(Source data)

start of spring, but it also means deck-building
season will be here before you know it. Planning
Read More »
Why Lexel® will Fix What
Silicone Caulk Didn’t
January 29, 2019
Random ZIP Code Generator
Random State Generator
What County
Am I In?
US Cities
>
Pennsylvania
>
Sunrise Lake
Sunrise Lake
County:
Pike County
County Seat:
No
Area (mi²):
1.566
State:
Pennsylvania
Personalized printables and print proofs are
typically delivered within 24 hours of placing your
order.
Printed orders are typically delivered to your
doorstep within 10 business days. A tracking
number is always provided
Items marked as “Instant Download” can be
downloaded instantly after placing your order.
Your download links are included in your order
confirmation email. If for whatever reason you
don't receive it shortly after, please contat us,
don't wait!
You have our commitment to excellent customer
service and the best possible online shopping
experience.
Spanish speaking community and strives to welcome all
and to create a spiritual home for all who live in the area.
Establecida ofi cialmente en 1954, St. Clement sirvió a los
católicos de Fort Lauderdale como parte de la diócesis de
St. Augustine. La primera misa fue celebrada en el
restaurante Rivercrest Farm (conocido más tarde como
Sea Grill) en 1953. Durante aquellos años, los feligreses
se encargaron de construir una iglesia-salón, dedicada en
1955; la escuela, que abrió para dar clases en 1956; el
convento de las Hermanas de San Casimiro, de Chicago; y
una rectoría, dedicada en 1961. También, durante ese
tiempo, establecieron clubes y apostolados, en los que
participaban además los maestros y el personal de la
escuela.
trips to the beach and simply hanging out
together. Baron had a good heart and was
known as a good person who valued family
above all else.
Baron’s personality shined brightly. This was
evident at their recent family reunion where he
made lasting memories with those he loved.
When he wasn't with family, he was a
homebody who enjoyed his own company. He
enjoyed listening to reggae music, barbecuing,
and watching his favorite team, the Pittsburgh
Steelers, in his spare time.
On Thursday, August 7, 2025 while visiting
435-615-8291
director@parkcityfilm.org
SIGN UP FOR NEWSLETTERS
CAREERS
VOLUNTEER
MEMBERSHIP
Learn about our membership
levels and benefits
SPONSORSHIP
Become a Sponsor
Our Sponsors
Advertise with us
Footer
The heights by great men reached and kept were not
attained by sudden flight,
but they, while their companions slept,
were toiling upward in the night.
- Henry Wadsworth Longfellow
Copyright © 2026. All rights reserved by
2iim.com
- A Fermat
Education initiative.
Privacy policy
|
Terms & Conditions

## What you have to do:
Every line above that holds the word "Generator" should be copied out.

## Response below:
Random ZIP Code Generator
Random State Generator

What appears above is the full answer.